Il me semble néanmoins que la législation funéraire demeure perfectible sur bien des points.
En premier lieu, le développement rapide des contrats en prévision d’obsèques, dans un cadre qui demeure encore assez lâche malgré la loi relative à la simplification du droit et les amendements adoptés par l'Assemblée nationale, appellera sans doute de nouvelles interventions législatives, à la fois pour améliorer encore les garanties offertes aux souscripteurs de tels contrats et pour éviter une concentration du secteur funéraire au détriment des opérateurs locaux sans lien avec les banques et les sociétés d’assurance, et donc au détriment de la concurrence.
En deuxième lieu, votre rapporteur considère qu’il faudra bien, lorsque les circonstances seront plus faciles, prévoir que toutes les prestations relevant des services extérieurs des pompes funèbres soient soumises au taux réduit de TVA, à la condition que les opérateurs s’engagent à répercuter l’intégralité des sommes concernées sur le prix des obsèques supporté par les familles.
En troisième lieu, les conditions de prise en charge de la mort périnatale pourraient sans doute être davantage humanisées. Comme l’avait souhaité la mission d’information de la commission des lois sur le bilan et les perspectives de la législation funéraire, et à la suite des arrêts de la Cour de cassation de février 2008, des décrets et des arrêtés sont venus fixer, à la place des circulaires antérieures, les règles relatives à l’enregistrement à l’état civil et à la prise en charge des corps des enfants décédés avant la déclaration de naissance. Mais l’on peut se demander – le Médiateur de la République, notre ancien collègue M. Jean-Paul Delevoye, a d’ailleurs fait plusieurs propositions de réforme en la matière – s’il n’appartiendrait pas au législateur de se prononcer sur ces questions en conférant une base juridique indiscutable aux critères de viabilité.
Enfin, l’incertitude juridique dans laquelle se trouvent encore, dans une certaine mesure, les carrés confessionnels des cimetières ne saurait être ignorée.
Votre rapporteur estime que la réflexion sur ce sujet doit se poursuivre afin que cesse l’expatriation d’environ 80 % des corps des personnes de confession musulmane décédées dans notre pays, dont un nombre croissant a pourtant la nationalité française.
Je rappellerai avec émotion, à ce sujet, les propos de notre regretté collègue Michel Dreyfus-Schmidt, dont chacun connaissait l’attachement au principe de laïcité : il avait souligné, lors de l’examen du rapport de la mission d’information précitée, que la tolérance était consubstantielle à la laïcité et impliquait non pas de s’opposer à la pratique des carrés confessionnels mais, au contraire, de la développer.

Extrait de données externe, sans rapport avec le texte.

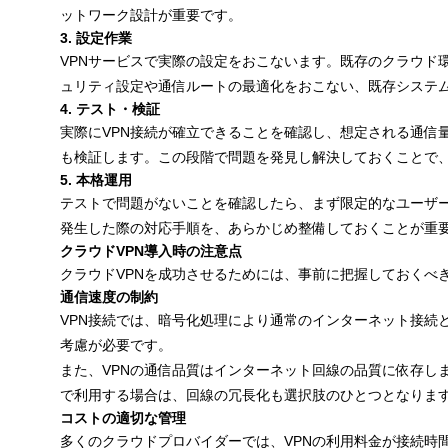
ットワーク設計が重要です。
3. 設定作業
VPNサービスで実際の設定をおこないます。既存のクラウド
ュリティ設定や通信ルートの最適化をおこない、既存システ
4. テスト・検証
実際にVPN接続が確立できることを確認し、想定される通信
も検証します。この段階で問題を発見し解決しておくことで
5. 本格運用
テストで問題がないことを確認したら、まず限定的なユーザー
発生した際の対応手順を、あらかじめ整備しておくことが重
クラウドVPN導入時の注意点
クラウドVPNを成功させるためには、事前に把握しておくべ
通信速度の制約
VPN接続では、暗号化処理により通常のインターネット接続
考慮が必要です。
また、VPNの通信品質はインターネット回線の品質に依存し
で利用する場合は、回線の冗長化も選択肢のひとつとなりま
コストの適切な管理
多くのクラウドプロバイダーでは、VPNの利用料金が接続時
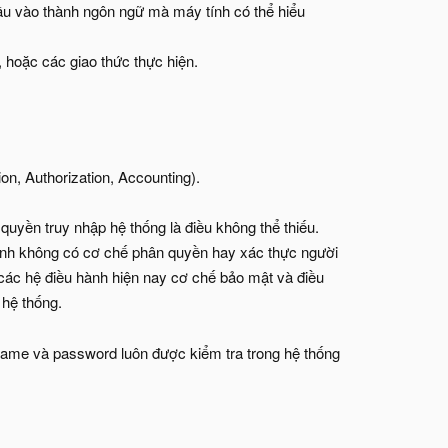
đầu vào thành ngôn ngữ mà máy tính có thể hiểu
, hoặc các giao thức thực hiện.
n, Authorization, Accounting).
quyền truy nhập hệ thống là điều không thể thiếu.
hành không có cơ chế phân quyền hay xác thực người
g các hệ điều hành hiện nay cơ chế bảo mật và điều
 hệ thống.
rname và password luôn được kiểm tra trong hệ thống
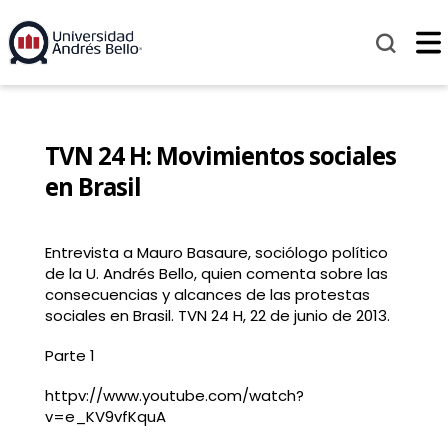
TVN 24 H: Movimientos sociales
en Brasil
Entrevista a Mauro Basaure, sociólogo político
de la U. Andrés Bello, quien comenta sobre las
consecuencias y alcances de las protestas
sociales en Brasil. TVN 24 H, 22 de junio de 2013.
Parte 1
httpv://www.youtube.com/watch?
v=e_KV9vfKquA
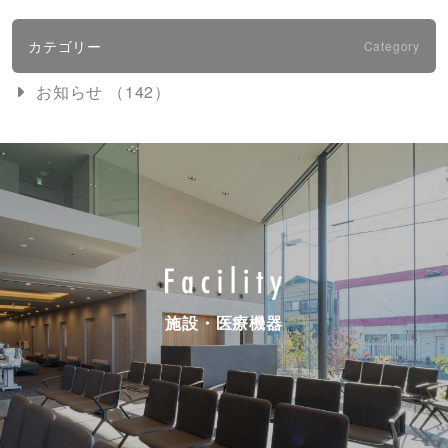
カテゴリー
Category
お知らせ （142）
施設・医療機器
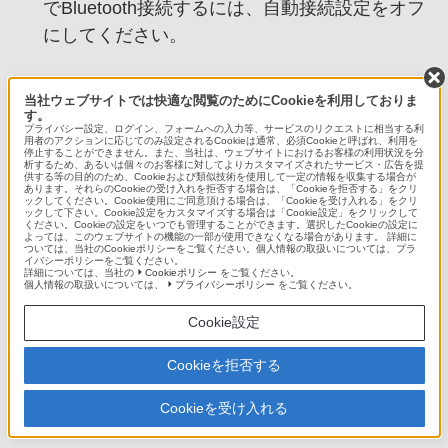
でBluetooth接続するには、自動接続設定をオフ
にしてください。
関連トピック
当社ウェブサイトでは快適な閲覧のためにCookieを利用しておりま
す。
プライバシー設定、ログイン、フォームへの入力等、サービスのリクエストに相当する利
用者のアクションに応じてのみ設定されるCookieは通常、必須Cookieと呼ばれ、利用を
Bluetooth通信の自動接続先を設定する
停止することができません。また、当社は、ウェブサイトにおけるお客様の利用状況を分
析するため、あるいは個々のお客様に対してよりカスタマイズされたサービス・広告を提
供する等の目的のため、Cookieおよび類似技術を使用して一定の情報を収集する場合が
あります。それらのCookieの受け入れを拒否する場合は、「Cookieを拒否する」をクリ
ックしてください。Cookie使用にご同意頂ける場合は、「Cookieを受け入れる」をクリ
ックして下さい。Cookie設定をカスタマイズする場合は「Cookie設定」をクリックして
ください。Cookieの設定をいつでも管理することができます。選択したCookieの設定に
ご利用について
よっては、このウェブサイトの機能の一部が使用できなくなる場合があります。 詳細に
ついては、当社のCookieポリシーをご覧ください。個人情報の取扱いについては、プラ
イバシーポリシーをご覧ください。
4-466-614-01(1)
詳細については、当社の
Cookieポリシー
をご覧ください。
個人情報の取扱いについては、
プライバシーポリシー
をご覧ください。
Copyright 2013 Sony Marketing(Japan) Inc.
Cookie設定
Cookieを拒否する
Cookieを受け入れる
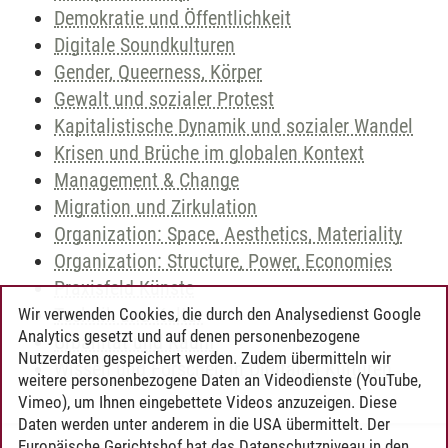
Demokratie und Öffentlichkeit
Digitale Soundkulturen
Gender, Queerness, Körper
Gewalt und sozialer Protest
Kapitalistische Dynamik und sozialer Wandel
Krisen und Brüche im globalen Kontext
Management & Change
Migration und Zirkulation
Organization: Space, Aesthetics, Materiality
Organization: Structure, Power, Economies
Praxisfeld Künste
Technik und Kultur
Wir verwenden Cookies, die durch den Analysedienst Google
Analytics gesetzt und auf denen personenbezogene
Urbanität und Raum
Nutzerdaten gespeichert werden. Zudem übermitteln wir
Wissen und Forschen in Digitalen Kulturen
weitere personenbezogene Daten an Videodienste (YouTube,
Vimeo), um Ihnen eingebettete Videos anzuzeigen. Diese
Daten werden unter anderem in die USA übermittelt. Der
Europäische Gerichtshof hat das Datenschutzniveau in den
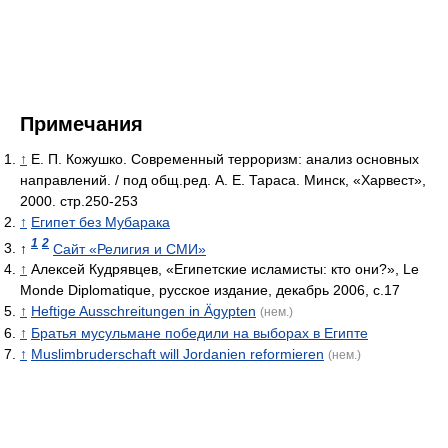
Примечания
↑
Е. П. Кожушко. Современный терроризм: анализ основных
направлений. / под общ.ред. А. Е. Тараса. Минск, «Харвест»,
2000. стр.250-253
↑
Египет без Мубарака
1
2
↑
Сайт «Религия и СМИ»
↑
Алексей Кудрявцев, «Египетские исламисты: кто они?», Le
Monde Diplomatique, русское издание, декабрь 2006, с.17
↑
Heftige Ausschreitungen in Ägypten
(нем.)
↑
Братья мусульмане победили на выборах в Египте
↑
Muslimbruderschaft will Jordanien reformieren
(нем.)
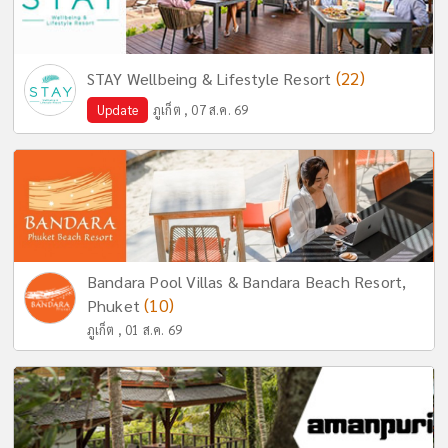
(22)
STAY Wellbeing & Lifestyle Resort
Update
ภูเก็ต , 07 ส.ค. 69
Bandara Pool Villas & Bandara Beach Resort,
(10)
Phuket
ภูเก็ต , 01 ส.ค. 69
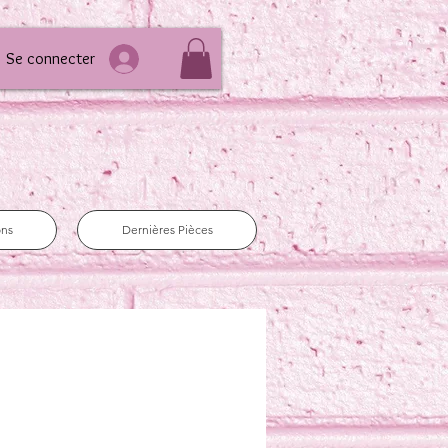
Se connecter
ons
Dernières Pièces
e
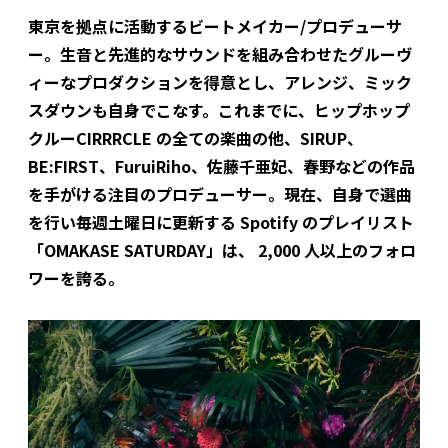
東京を拠点に活動するビートメイカー/プロデューサ
ー。生音と先進的なサウンドを組み合わせたグルーヴ
ィーなプロダクションを得意とし、アレンジ、ミック
スダウンも自身でこなす。これまでに、ヒップホップ
クルーCIRRRCLE の全ての楽曲の他、SIRUP、
BE:FIRST、FuruiRiho、佐藤千亜妃、春野などの作品
を手がける注目のプロデューサー。現在、自身で選曲
を行い毎週土曜日に更新する Spotify のプレイリスト
「OMAKASE SATURDAY」は、 2,000 人以上のフォロ
ワーを誇る。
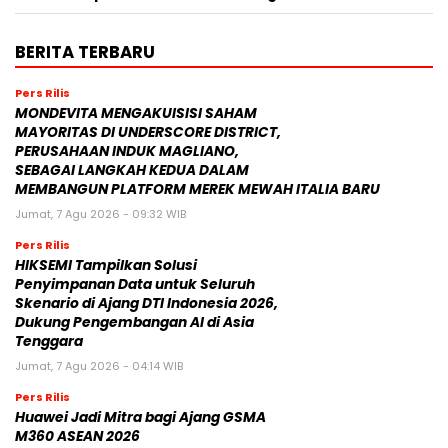
BERITA TERBARU
Pers Rilis
MONDEVITA MENGAKUISISI SAHAM
MAYORITAS DI UNDERSCORE DISTRICT,
PERUSAHAAN INDUK MAGLIANO,
SEBAGAI LANGKAH KEDUA DALAM
MEMBANGUN PLATFORM MEREK MEWAH ITALIA BARU
Jumat, 7 Agu 2026 - 09:32 WIB
Pers Rilis
HIKSEMI Tampilkan Solusi
Penyimpanan Data untuk Seluruh
Skenario di Ajang DTI Indonesia 2026,
Dukung Pengembangan AI di Asia
Tenggara
Jumat, 7 Agu 2026 - 04:14 WIB
Pers Rilis
Huawei Jadi Mitra bagi Ajang GSMA
M360 ASEAN 2026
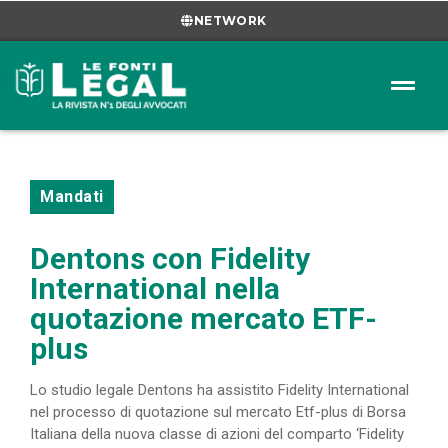
NETWORK
Mandati
Dentons con Fidelity
International nella
quotazione mercato ETF-
plus
Lo studio legale Dentons ha assistito Fidelity International
nel processo di quotazione sul mercato Etf-plus di Borsa
Italiana della nuova classe di azioni del comparto ‘Fidelity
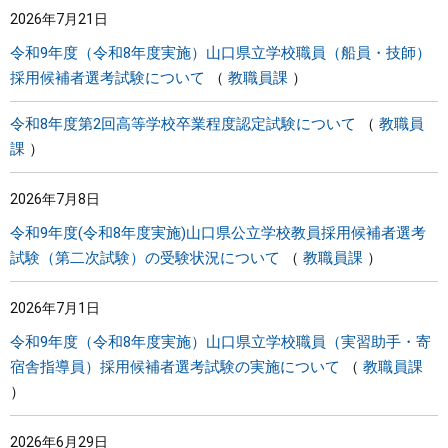
2026年7月21日
まちづくり
令和9年度（令和8年度実施）山口県立学校職員（船員・技師）
採用候補者選考試験について
教職員課
県政情報
令和8年度第2回高等学校卒業程度認定試験について
教職員
課
2026年7月8日
令和9年度(令和8年度実施)山口県公立学校教員採用候補者選考
試験（第二次試験）の受験状況について
教職員課
2026年7月1日
令和9年度（令和8年度実施）山口県立学校職員（実習助手・寄
宿舎指導員）採用候補者選考試験の実施について
教職員課
2026年6月29日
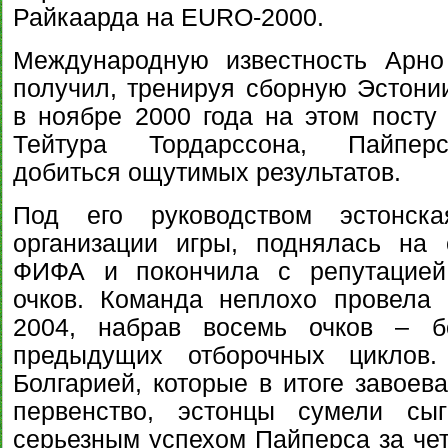
Райкаарда на EURO-2000.
Международную известность Арно
получил, тренируя сборную Эстони
в ноябре 2000 года на этом посту
Тейтура Тордарссона, Пайпе
добиться ощутимых результатов.
Под его руководством эстонск
организации игры, поднялась на 
ФИФА и покончила с репутацией 
очков. Команда неплохо провела
2004, набрав восемь очков – 
предыдущих отборочных циклов
Болгарией, которые в итоге завоев
первенство, эстонцы сумели сы
серьезным успехом Пайперса за чет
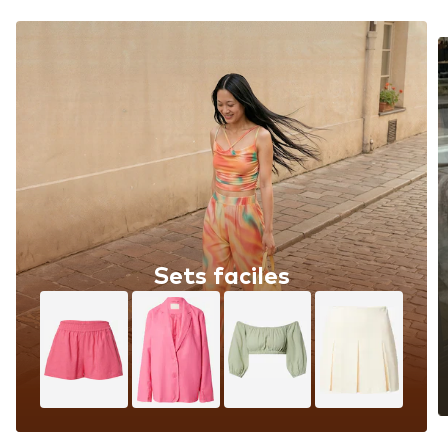
Sets faciles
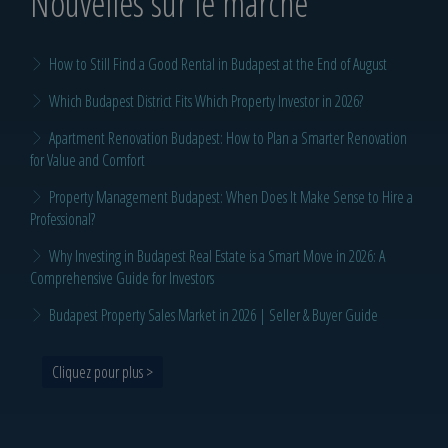
Nouvelles sur le marché
How to Still Find a Good Rental in Budapest at the End of August
Which Budapest District Fits Which Property Investor in 2026?
Apartment Renovation Budapest: How to Plan a Smarter Renovation
for Value and Comfort
Property Management Budapest: When Does It Make Sense to Hire a
Professional?
Why Investing in Budapest Real Estate is a Smart Move in 2026: A
Comprehensive Guide for Investors
Budapest Property Sales Market in 2026 | Seller & Buyer Guide
Cliquez pour plus >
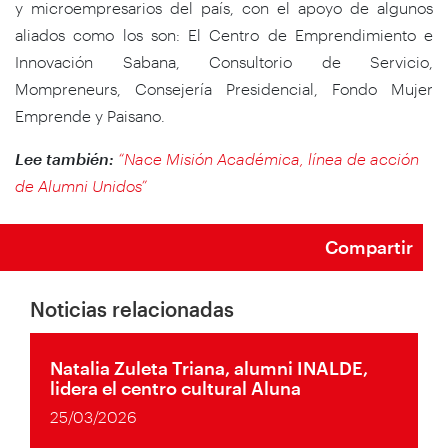
y microempresarios del país, con el apoyo de algunos
aliados como los son: El Centro de Emprendimiento e
Innovación Sabana, Consultorio de Servicio,
Mompreneurs, Consejería Presidencial, Fondo Mujer
Emprende y Paisano.
Lee también:
“Nace Misión Académica, línea de acción
de Alumni Unidos
”
Compartir
Noticias relacionadas
Natalia Zuleta Triana, alumni INALDE,
lidera el centro cultural Aluna
25/03/2026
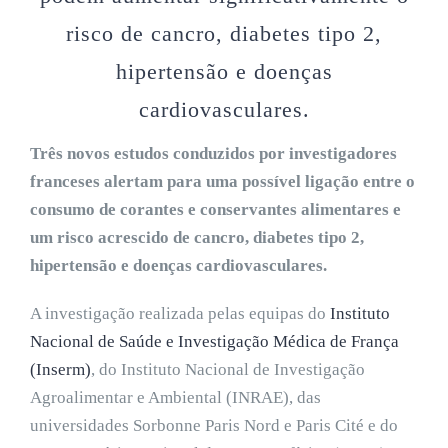
risco de cancro, diabetes tipo 2,
hipertensão e doenças
cardiovasculares.
Três novos estudos conduzidos por investigadores
franceses alertam para uma possível ligação entre o
consumo de corantes e conservantes alimentares e
um risco acrescido de cancro, diabetes tipo 2,
hipertensão e doenças cardiovasculares.
A investigação realizada pelas equipas do
Instituto
Nacional de Saúde e Investigação Médica de França
(Inserm)
, do Instituto Nacional de Investigação
Agroalimentar e Ambiental (INRAE), das
universidades Sorbonne Paris Nord e Paris Cité e do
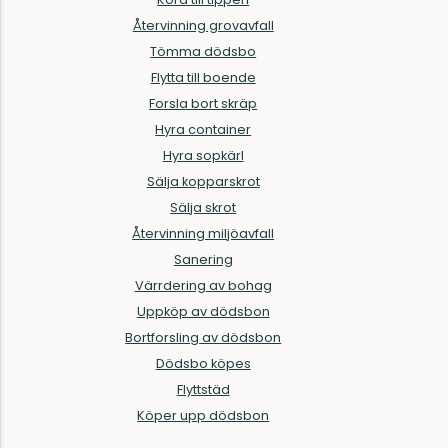
Återvinning grovavfall
Tömma dödsbo
Flytta till boende
Forsla bort skräp
Hyra container
Hyra sopkärl
Sälja kopparskrot
Sälja skrot
Återvinning miljöavfall
Sanering
Värrdering av bohag
Uppköp av dödsbon
Bortforsling av dödsbon
Dödsbo köpes
Flyttstäd
Köper upp dödsbon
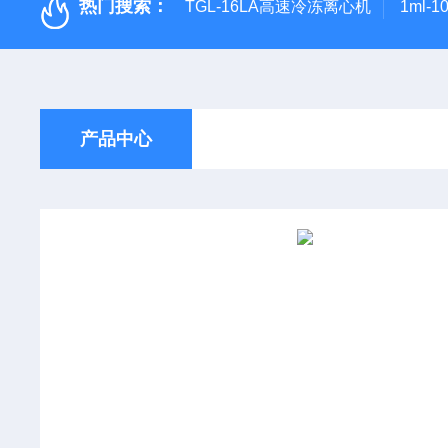
热门搜索：
TGL-16LA高速冷冻离心机
1ml-
产品中心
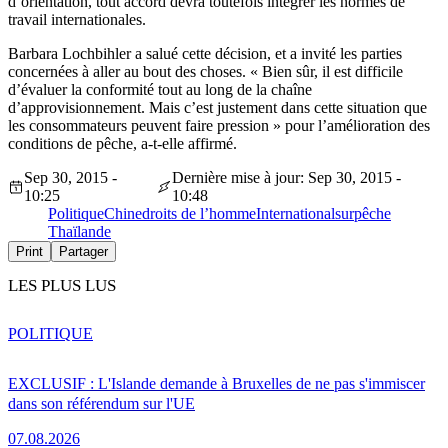
d’orientation, tout accord devra toutefois intégrer les normes de
travail internationales.
Barbara Lochbihler a salué cette décision, et a invité les parties
concernées à aller au bout des choses. « Bien sûr, il est difficile
d’évaluer la conformité tout au long de la chaîne
d’approvisionnement. Mais c’est justement dans cette situation que
les consommateurs peuvent faire pression » pour l’amélioration des
conditions de pêche, a-t-elle affirmé.
Sep 30, 2015 -
Dernière mise à jour: Sep 30, 2015 -
10:25
10:48
Politique
Chine
droits de l’homme
International
surpêche
Thaïlande
Print
Partager
LES PLUS LUS
POLITIQUE
EXCLUSIF : L'Islande demande à Bruxelles de ne pas s'immiscer
dans son référendum sur l'UE
07.08.2026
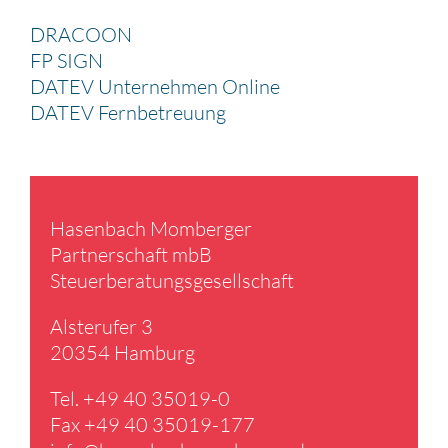
DRACOON
FP SIGN
DATEV Unternehmen Online
DATEV Fernbetreuung
Hasen­bach Momberger
Partner­schaft mbB
Steuer­be­ra­tungs­ge­sell­schaft
Alster­ufer 3
20354 Hamburg
Tel. +49 40 35019-0
Fax +49 40 35019-177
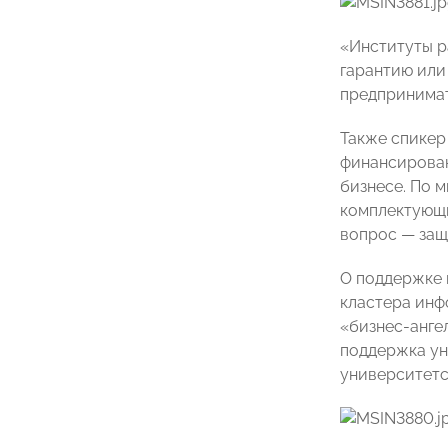
«Институты р
гарантию или
предпринимат
Также спикер
финансирован
бизнесе. По 
комплектующи
вопрос — защ
О поддержке 
кластера инф
«бизнес-ангел
поддержка ун
университетс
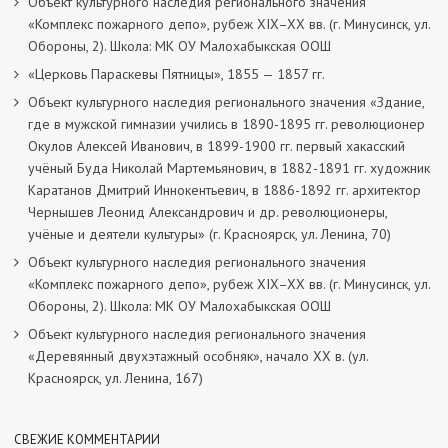
Объект культурного наследия регионального значения
«Комплекс пожарного депо», рубеж XIX–XX вв. (г. Минусинск, ул.
Обороны, 2). Школа: МК ОУ Малохабыкская ООШ
«Церковь Параскевы Пятницы», 1855 — 1857 гг.
Объект культурного наследия регионального значения «Здание,
где в мужской гимназии учились в 1890-1895 гг. революционер
Окулов Алексей Иванович, в 1899-1900 гг. первый хакасский
учёный Буда Николай Мартемьянович, в 1882-1891 гг. художник
Каратанов Дмитрий Иннокентьевич, в 1886-1892 гг. архитектор
Чернышев Леонид Александрович и др. революционеры,
учёные и деятели культуры» (г. Красноярск, ул. Ленина, 70)
Объект культурного наследия регионального значения
«Комплекс пожарного депо», рубеж XIX–XX вв. (г. Минусинск, ул.
Обороны, 2). Школа: МК ОУ Малохабыкская ООШ
Объект культурного наследия регионального значения
«Деревянный двухэтажный особняк», начало ХХ в. (ул.
Красноярск, ул. Ленина, 167)
СВЕЖИЕ КОММЕНТАРИИ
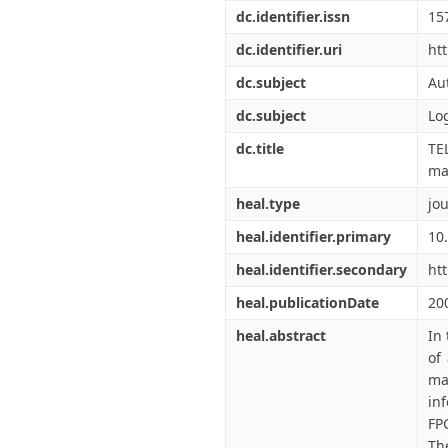
Διπλωματικές Εργασίες
dc.identifier.issn
15
Πολιτικές Πρόσβασης
Ανά Ημερομηνία
Έκδοσης
dc.identifier.uri
ht
Συγγραφείς
dc.subject
Au
Τίτλοι
Θέματα
dc.subject
Lo
dc.title
TE
ma
heal.type
jou
heal.identifier.primary
10
heal.identifier.secondary
ht
heal.publicationDate
20
heal.abstract
In
of
ma
in
FP
Th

Mais à chaque jour suffit sa peine, mes chers collègues ! Les travaux de l’Assemblée nationale ayant permis, notamment grâce à la forte implication du rapporteur M. Philippe Gosselin, d’améliorer le texte du Sénat en en respectant totalement l’esprit, la commission des lois vous propose d’adopter cette proposition de loi sans modification. Ce texte permettra de contribuer à assurer la sérénité des vivants par le respect des défunts, comme l’avait souhaité Jean-Pierre Sueur, l’auteur de cette proposition de loi, avec lequel j’ai été très heureux de travailler.